--- Provided information Enclosed Below ---

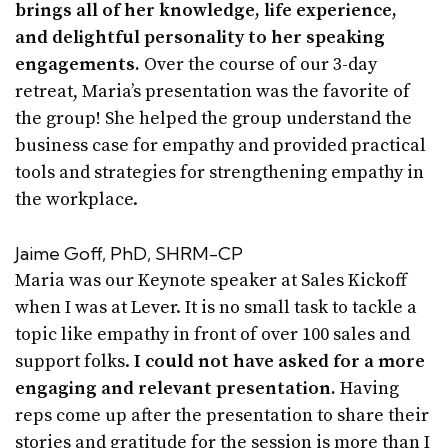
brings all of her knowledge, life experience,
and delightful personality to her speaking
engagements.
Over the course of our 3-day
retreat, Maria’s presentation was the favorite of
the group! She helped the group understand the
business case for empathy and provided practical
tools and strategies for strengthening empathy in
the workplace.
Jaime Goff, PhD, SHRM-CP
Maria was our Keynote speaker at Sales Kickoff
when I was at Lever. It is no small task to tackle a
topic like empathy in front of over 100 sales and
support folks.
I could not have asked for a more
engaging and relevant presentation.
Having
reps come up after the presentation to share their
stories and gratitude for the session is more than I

--- End of Enclosed Provided information ---

Exercise prompt ▸ Write every line above out again exactly; pictures do not belong in the copy.

Final answer ▸
brings all of her knowledge, life experience,
and delightful personality to her speaking
engagements.
Over the course of our 3-day
retreat, Maria’s presentation was the favorite of
the group! She helped the group understand the
business case for empathy and provided practical
tools and strategies for strengthening empathy in
the workplace.
Jaime Goff, PhD, SHRM-CP
Maria was our Keynote speaker at Sales Kickoff
when I was at Lever. It is no small task to tackle a
topic like empathy in front of over 100 sales and
support folks.
I could not have asked for a more
engaging and relevant presentation.
Having
reps come up after the presentation to share their
stories and gratitude for the session is more than I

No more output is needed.